Shaun Wilson was schooling his horse on the cross-country course during an open day at the Red House Estate, Moor Monkton, when the accident happened.
He came off at one of the fences and was crushed twice as his horse tried to get back on his feet. The incident was witnessed by Shaun’s shocked Mum Alison and twin brother Ben.
“They made a mistake at the fence and the horse had tipped over backwards onto Shaun and then, as it tried to get back on his feet, slipped back again, hitting Shaun twice,” said Alison from Birstwith.
“Both Ben and I ran towards him. I was trying to grab the horse and Ben grabbed his brother by his body protector and pulled him out.
“Ben was absolutely brilliant and so was Shaun. He was so calm with the medics when they arrived whereas I was just in pieces.”
Shaun was stabilized at the scene and airlifted by Yorkshire Air Ambulance to hospital where scans revealed he had shattered one of his vertebrae. Surgeons at Leeds General Infirmary fitted titanium rods in his back and the 16-year-old was in a back brace for several months.
But that didn’t stop the Rossett School pupil, who wants to be a doctor, from getting excellent GCSE results and he is now also back in the saddle.
Alison added: “Thankfully Shaun is absolutely fine now and I am so grateful to the air ambulance service. They were brilliant, letting me fly with Shaun to hospital.”
Shaun’s accident features in Monday night’s episode of Helicopter ER, the UKTV show, which follows the life-saving work of the Yorkshire Air Ambulance.

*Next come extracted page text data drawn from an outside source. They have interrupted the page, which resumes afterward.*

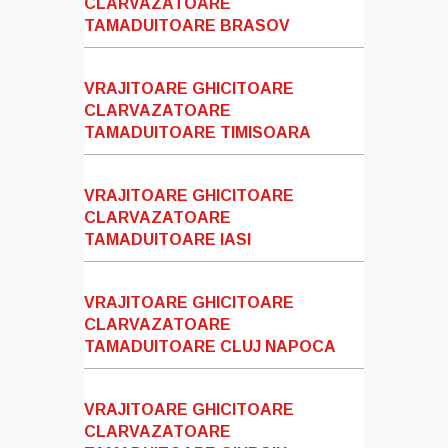
CLARVAZATOARE
TAMADUITOARE BRASOV
VRAJITOARE GHICITOARE
CLARVAZATOARE
TAMADUITOARE TIMISOARA
VRAJITOARE GHICITOARE
CLARVAZATOARE
TAMADUITOARE IASI
VRAJITOARE GHICITOARE
CLARVAZATOARE
TAMADUITOARE CLUJ NAPOCA
VRAJITOARE GHICITOARE
CLARVAZATOARE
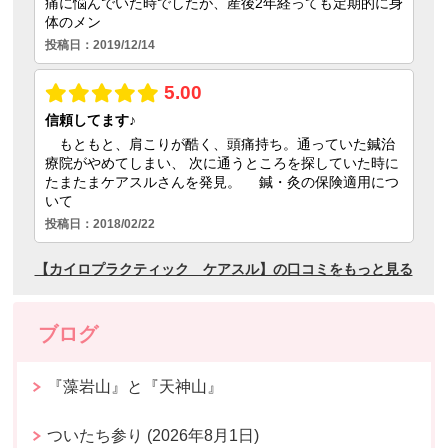
ブログ
『藻岩山』と『天神山』
ついたち参り (2026年8月1日)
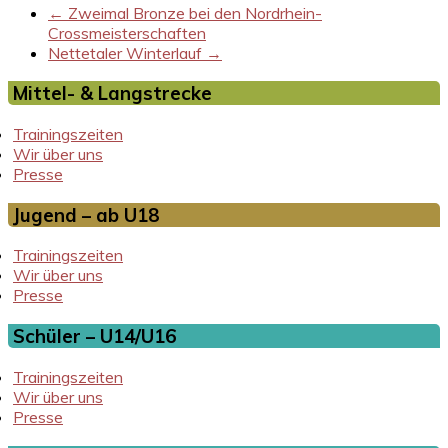
←
Zweimal Bronze bei den Nordrhein-
Crossmeisterschaften
Nettetaler Winterlauf
→
Mittel- & Langstrecke
Trainingszeiten
Wir über uns
Presse
Jugend – ab U18
Trainingszeiten
Wir über uns
Presse
Schüler – U14/U16
Trainingszeiten
Wir über uns
Presse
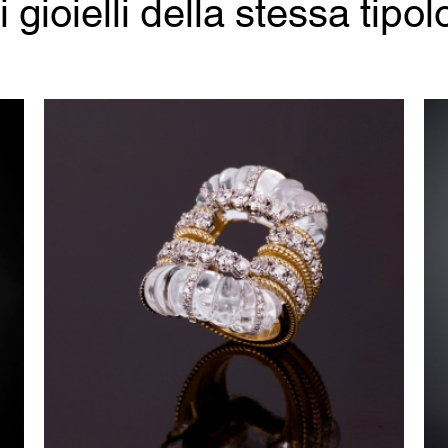
ri gioielli della stessa tipol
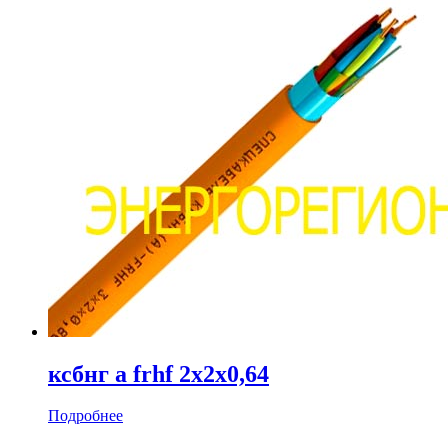
ксбнг а frhf 2х2х0,64
Подробнее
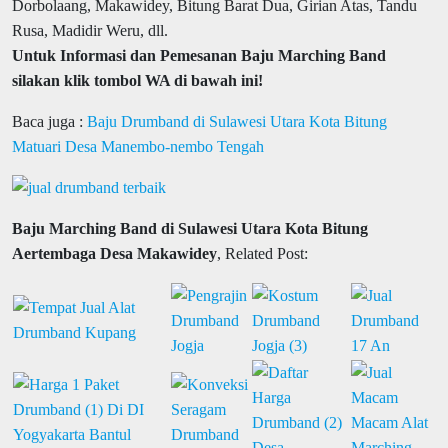
Dorbolaang, Makawidey, Bitung Barat Dua, Girian Atas, Tandu
Rusa, Madidir Weru, dll.
Untuk Informasi dan Pemesanan Baju Marching Band
silakan klik tombol WA di bawah ini!
Baca juga :
Baju Drumband di Sulawesi Utara Kota Bitung
Matuari Desa Manembo-nembo Tengah
Baju Marching Band di Sulawesi Utara Kota Bitung
Aertembaga Desa Makawidey
, Related Post:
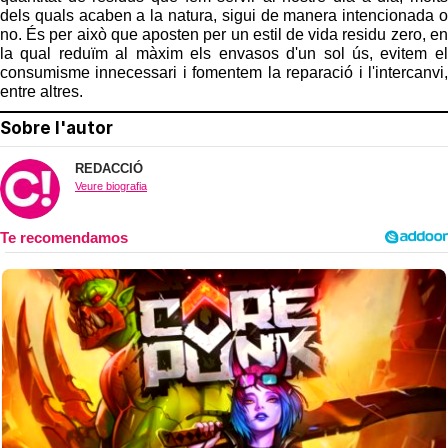
dels quals acaben a la natura, sigui de manera intencionada o
no. És per això que aposten per un estil de vida residu zero, en
la qual reduïm al màxim els envasos d'un sol ús, evitem el
consumisme innecessari i fomentem la reparació i l'intercanvi,
entre altres.
Sobre l'autor
REDACCIÓ
Veure biografia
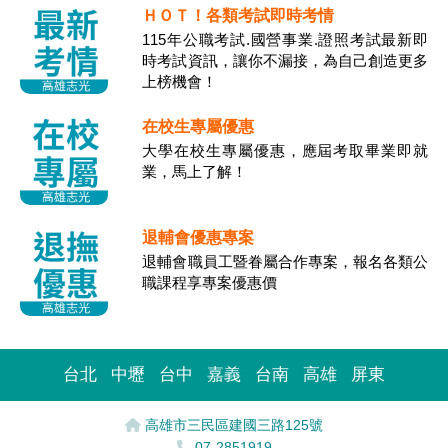
ＨＯＴ！各類考試即時考情
115年公職考試.國營事業.證照考試最新即
時考試資訊，讓你不漏接，為自己創造更多
上榜機會！
在校生專屬優惠
大學在校生專屬優惠，應屆考取畢業即就
業，馬上了解！
退輔會優惠專案
退輔會職員工暨眷屬合作專案，報名各類公
職課程享專案優惠價
台北
中壢
台中
嘉義
台南
高雄
屏東
高雄市三民區建國三路125號
07-2851919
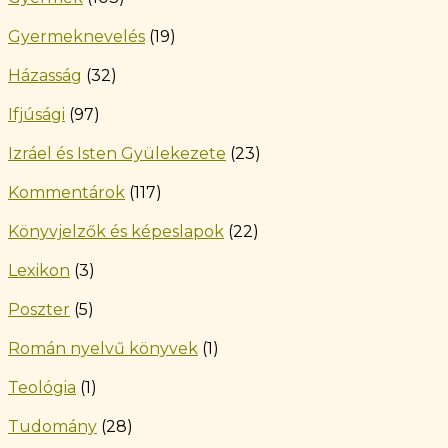
Gyermeknevelés
(19)
Házasság
(32)
Ifjúsági
(97)
Izráel és Isten Gyülekezete
(23)
Kommentárok
(117)
Könyvjelzők és képeslapok
(22)
Lexikon
(3)
Poszter
(5)
Román nyelvű könyvek
(1)
Teológia
(1)
Tudomány
(28)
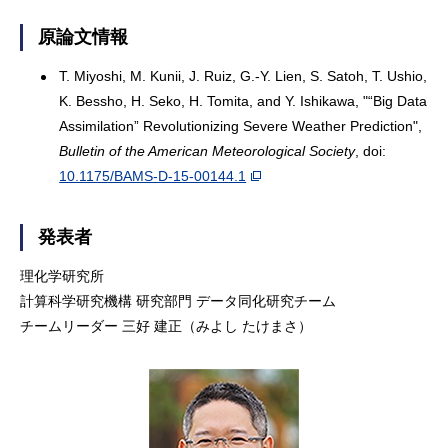
原論文情報
T. Miyoshi, M. Kunii, J. Ruiz, G.-Y. Lien, S. Satoh, T. Ushio,
K. Bessho, H. Seko, H. Tomita, and Y. Ishikawa, "“Big Data
Assimilation” Revolutionizing Severe Weather Prediction",
Bulletin of the American Meteorological Society
, doi:
10.1175/BAMS-D-15-00144.1
発表者
理化学研究所
計算科学研究機構 研究部門 データ同化研究チーム
チームリーダー 三好 建正（みよし たけまさ）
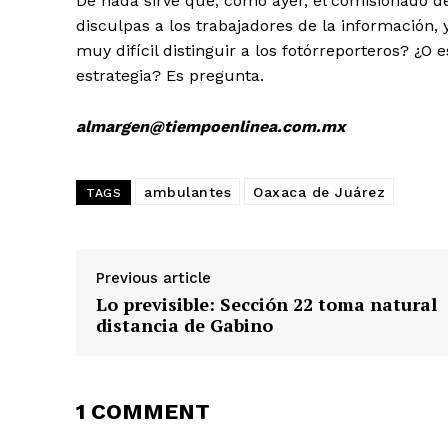
De nada sirve que, como ayer, el comisionado de
disculpas a los trabajadores de la información,
muy difícil distinguir a los fotórreporteros? ¿O
estrategia? Es pregunta.
almargen@tiempoenlinea.com.mx
ambulantes
Oaxaca de Juárez
TAGS
Previous article
Lo previsible: Sección 22 toma natural
distancia de Gabino
1 COMMENT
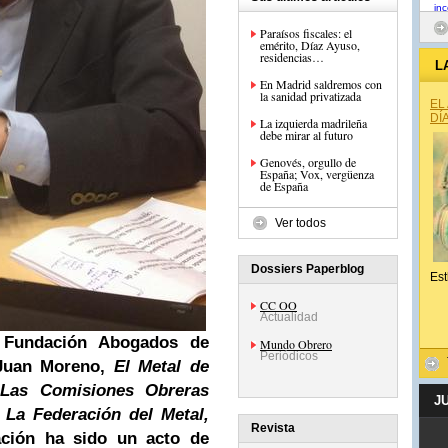
Paraísos fiscales: el
emérito, Díaz Ayuso,
residencias…
L
En Madrid saldremos con
la sanidad privatizada
EL
DÍ
La izquierda madrileña
debe mirar al futuro
Genovés, orgullo de
España; Vox, vergüenza
de España
Ver todos
Dossiers Paperblog
Est
CC OO
Actualidad
 Fundación Abogados de
Mundo Obrero
Periódicos
 Juan Moreno,
El Metal de
o
Las Comisiones Obreras
J
 La Federación del Metal,
Revista
ación ha sido un acto de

The episode – which can be seen on Really at 9pm – also features a car that careers into a bus queue killing a pensioner and badly injuring her friend out celebrating her 90th birthday and a Mum who is feared to have serious spinal injuries after a rope swing prank goes wrong.
Helicopter ER is made by York-based Air Television, which recently won two Royal Television Society awards for their work on the compelling series.
Yorkshire Air Ambulance (YAA) serves 5million people across Yorkshire and carries out over 1,250 missions every year. The charity operates two, state-of-the-art Airbus H145 helicopters and needs to raise £12,000 every day to keep saving lives.